By Stephanie Medeiros     May 9, 2011 in World
Detroit - A recent study discovered that nearly half of Detroit, Michigan's residents are considered illiterate and cannot even compete in a entry-level job market.
Research conducted by the Detroit Regional Workforce Fund has discovered that a whopping 47 percent of people who live in Detroit cannot read. In the researcher's own words, adults in Detroit are “functionally illiterate.”
Daily tasks such as reading food labels, street signs and even filling out job applications in a place with concerning unemployment currently are near impossible for almost half of Detroit residents.

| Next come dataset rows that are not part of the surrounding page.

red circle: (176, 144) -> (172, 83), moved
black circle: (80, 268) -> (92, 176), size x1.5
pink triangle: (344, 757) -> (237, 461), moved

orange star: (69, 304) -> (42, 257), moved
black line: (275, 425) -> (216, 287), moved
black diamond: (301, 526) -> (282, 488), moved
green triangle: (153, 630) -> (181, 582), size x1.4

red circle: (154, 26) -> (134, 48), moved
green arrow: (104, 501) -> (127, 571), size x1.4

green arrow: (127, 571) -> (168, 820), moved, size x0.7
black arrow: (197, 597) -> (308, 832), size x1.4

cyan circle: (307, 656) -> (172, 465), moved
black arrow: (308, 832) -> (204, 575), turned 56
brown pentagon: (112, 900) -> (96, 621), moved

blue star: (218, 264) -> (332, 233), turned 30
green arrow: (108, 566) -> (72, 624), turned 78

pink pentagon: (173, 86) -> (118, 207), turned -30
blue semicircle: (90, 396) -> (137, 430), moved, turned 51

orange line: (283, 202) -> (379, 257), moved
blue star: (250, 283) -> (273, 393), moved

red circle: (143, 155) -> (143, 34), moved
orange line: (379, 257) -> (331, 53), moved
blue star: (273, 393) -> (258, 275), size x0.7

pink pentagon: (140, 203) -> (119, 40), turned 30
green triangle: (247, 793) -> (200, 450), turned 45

The research also discovered that almost all of these adults who cannot read have completed grade school, which teaches the fundamentals of literacy. Also, these same people either hold a high school diploma or GED.

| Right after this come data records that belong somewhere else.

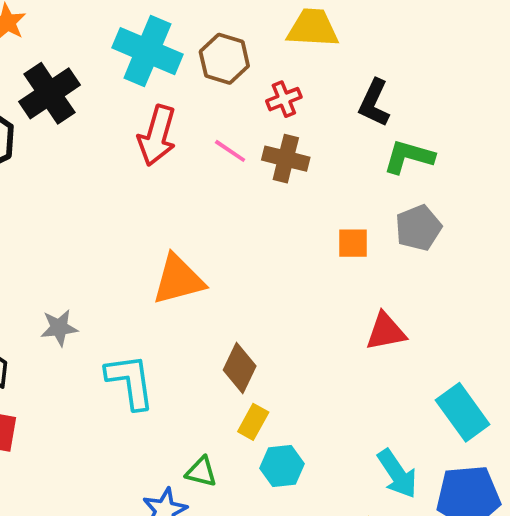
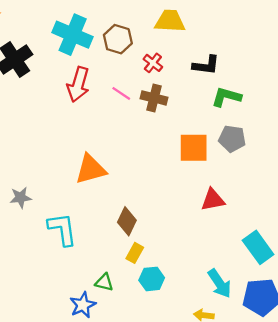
red cross: (284, 99) -> (153, 63), turned -30
black L-shape: (374, 103) -> (206, 65), turned -108
gray pentagon: (418, 228) -> (232, 139), turned 30
orange square: (353, 243) -> (194, 148), size x1.6

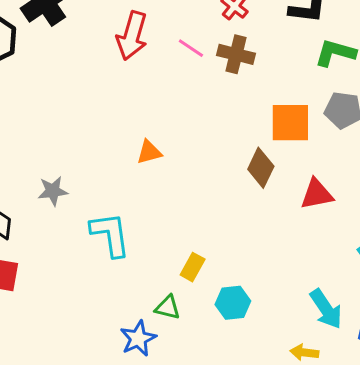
orange triangle: (91, 169) -> (149, 152), size x0.6
brown diamond: (127, 221) -> (261, 168), moved
yellow rectangle: (135, 253) -> (193, 267), moved

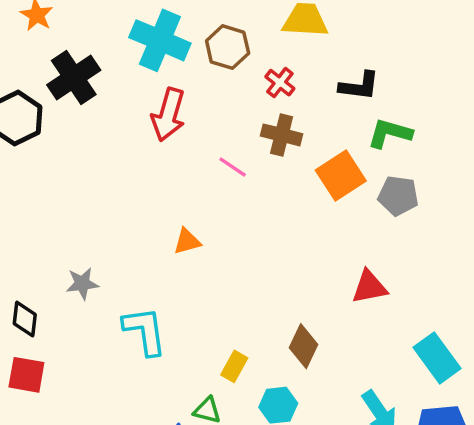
pink line: (191, 48) -> (233, 167), moved
orange square: (290, 123) -> (341, 175), moved, turned -33
brown diamond: (261, 168) -> (304, 346), moved

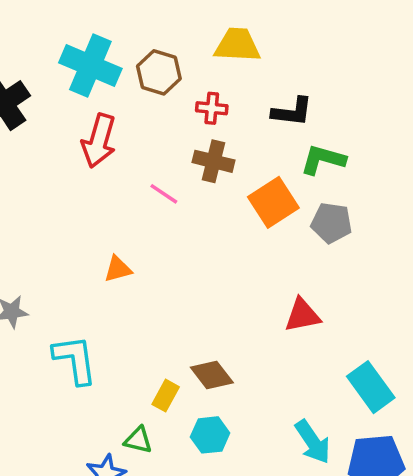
red cross: (280, 83) -> (212, 108), turned -32
brown diamond: (304, 346) -> (212, 375), moved, turned -63

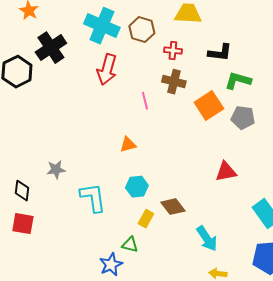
pink line: (164, 194) -> (145, 101), turned 42
orange triangle: (118, 269) -> (128, 145), moved
cyan hexagon: (210, 435) -> (137, 187), moved
cyan arrow: (313, 442) -> (207, 239), moved

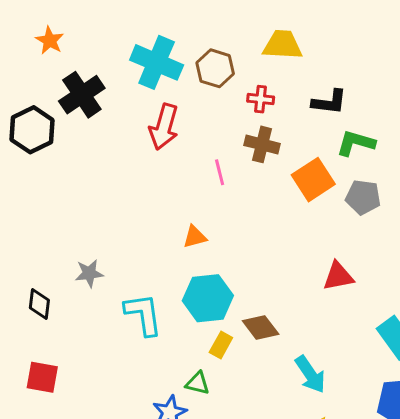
cyan hexagon: (137, 187) -> (208, 298), size x1.5
red square: (23, 224) -> (42, 377), moved

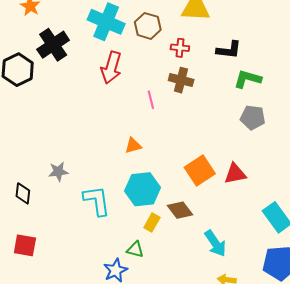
orange square: (313, 180) -> (200, 171), moved

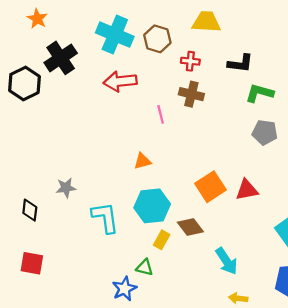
red arrow: (111, 68) -> (120, 81), turned 68

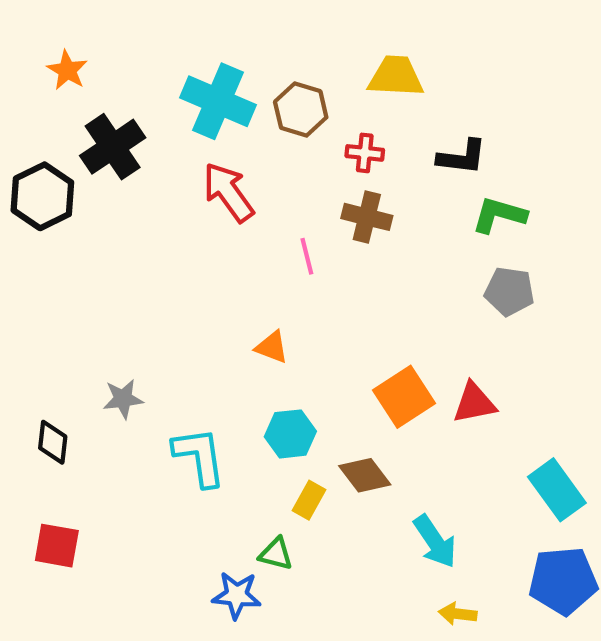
red arrow: (120, 81) -> (228, 192), turned 60
orange triangle: (142, 161) -> (272, 347), turned 36
cyan hexagon: (152, 206) -> (290, 434), size x0.7
blue star: (124, 289) -> (237, 595), turned 30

The Detroit Regional Workforce Fund's director, Karen Tyler-Ruiz, was cited as saying on CBS Detroit: "I don't really know how they get by, but they do. Are they getting by well? Well, that's another question." Tyler-Ruiz also explained that only about 10 percent of those who cannot read have sought out help.
Unfortunately, Detroit is not the only Michigan city that is suffering from high levels of illiteracy. The cities of Pontiac, Inkster and Southfield have all at least 30 percent of illiterate residents, reports Daily Mail.

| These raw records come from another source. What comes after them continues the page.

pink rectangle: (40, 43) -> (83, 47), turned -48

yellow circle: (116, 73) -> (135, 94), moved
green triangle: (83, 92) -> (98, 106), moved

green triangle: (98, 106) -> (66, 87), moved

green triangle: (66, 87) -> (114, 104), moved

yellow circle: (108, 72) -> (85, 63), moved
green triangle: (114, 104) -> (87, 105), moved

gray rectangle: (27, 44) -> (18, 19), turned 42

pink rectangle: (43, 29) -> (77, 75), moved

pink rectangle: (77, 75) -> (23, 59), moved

Because of this alarming number, residents are not qualified for even entry-level positions. While the surrounding Metro Detroit area sees employment growth, the city itself continues to see dismal results in employment as cited by Upgrade Detroit. Labor force also continues to decline within Detroit, which accounts for people who are both employed or actively looking for work.
Recent census reports show that Detroit also saw a drastic decrease in population, now being at its lowest since 1901, as reported here on Digital Journal.